But Lady Northword leaned forward, her eyes narrowing. “Ah.”

She’d been a viscountess and the leading lady of this region for nearly half a century. What Lady Northword would have seen in that time, John could only begin to guess. She was no fool, that was for certain. She inclined her head to look out the windows in the direction of her onetime home.

“All is not well at Doyle’s Grange,” she said softly.

“No, my lady.” He drew a deep breath. “Lady Patsworth sends this to you with her regards, and her most desperate plea for your assistance. She would have brought it herself, were it allowed. She needs you.”

Lady Northword looked still to Doyle’s Grange, unmoving, as if caught in the grip of some long-ago memory. “Nobody should be imprisoned like that. What must be done?” she asked.

“Invite her to dinner,” John said. “She needs to get away from her husband’s domain. You’ll have to make the invitation in person…”

He trailed off, realizing he was giving commands to a viscountess. But she simply raised an eyebrow and motioned him to continue.

“And you’ll have to insist that she come—no excuses allowed. If her husband complains, insist that Beauregard and I have seen her strong and well. You own Doyle’s Grange, do you not? And as nobility, you and your husband are the only ones in the area that Sir Walter cannot truly refuse—if you insist. Insist, and we’ll manage the rest.”

Her eyebrow rose even higher. “We? That is you and…Lady Patsworth?”
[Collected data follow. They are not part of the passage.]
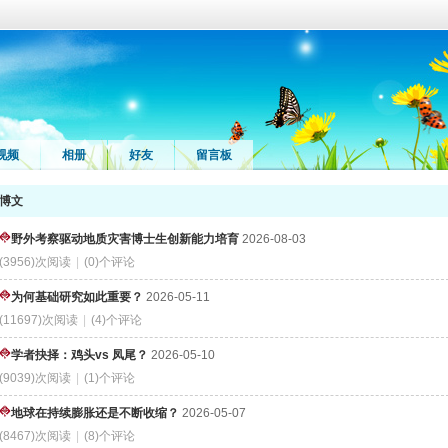
视频
相册
好友
留言板
博文
野外考察驱动地质灾害博士生创新能力培育
2026-08-03
(3956)次阅读
|
(0)个评论
为何基础研究如此重要？
2026-05-11
(11697)次阅读
|
(4)个评论
学者抉择：鸡头vs 凤尾？
2026-05-10
(9039)次阅读
|
(1)个评论
地球在持续膨胀还是不断收缩？
2026-05-07
(8467)次阅读
|
(8)个评论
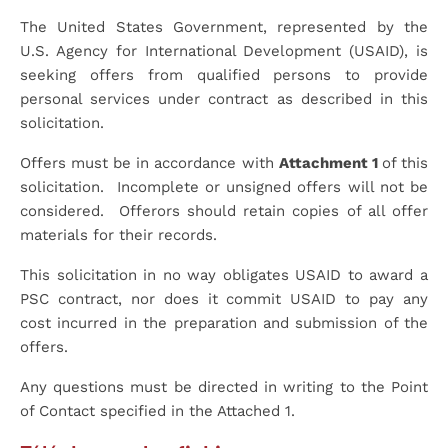
The United States Government, represented by the
U.S. Agency for International Development (USAID), is
seeking offers from qualified persons to provide
personal services under contract as described in this
solicitation.
Offers must be in accordance with
Attachment 1
of this
solicitation. Incomplete or unsigned offers will not be
considered. Offerors should retain copies of all offer
materials for their records.
This solicitation in no way obligates USAID to award a
PSC contract, nor does it commit USAID to pay any
cost incurred in the preparation and submission of the
offers.
Any questions must be directed in writing to the Point
of Contact specified in the Attached 1.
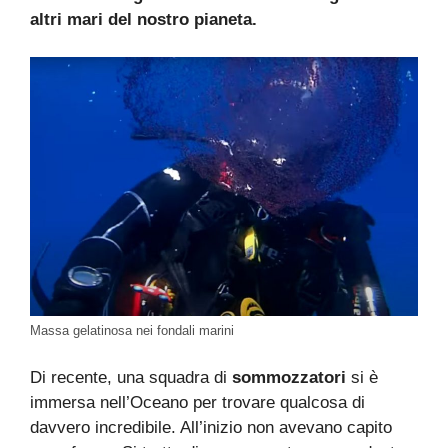
altri mari del nostro pianeta.
Massa gelatinosa nei fondali marini
Di recente, una squadra di
sommozzatori
si è
immersa nell’Oceano per trovare qualcosa di
davvero incredibile. All’inizio non avevano capito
He met her eyes straight on. “Lady Patsworth has a companion. We were once engaged.” He frowned. “In fact, as the engagement was never officially broken off, we are still betrothed.”

She sat back in her chair and gave him a curiously pleased grin.

“You see,” he repeated. “There’s nothing strange about it.”

“Consider it done,” she said. She raised the piece of jewelry in the air. “And give Lady Patsworth my compliments, if you please.”

M
ARY DID NOT OFTEN MOURN
the loss of her gowns. But a week after she and John had made their plans, as she dressed for the dinner party, she wished she still had one of her finest. Her blue silk, for instance. She was, after all, preparing for battle. The right gown could serve as both sword and shield.

She’d contemplated her Sunday best, but the dove-gray gown had no pockets. If everything went well tonight, she might never return to this room. And if she was going to be restricted to the contents of her pockets, she wanted those pockets to be as large as possible.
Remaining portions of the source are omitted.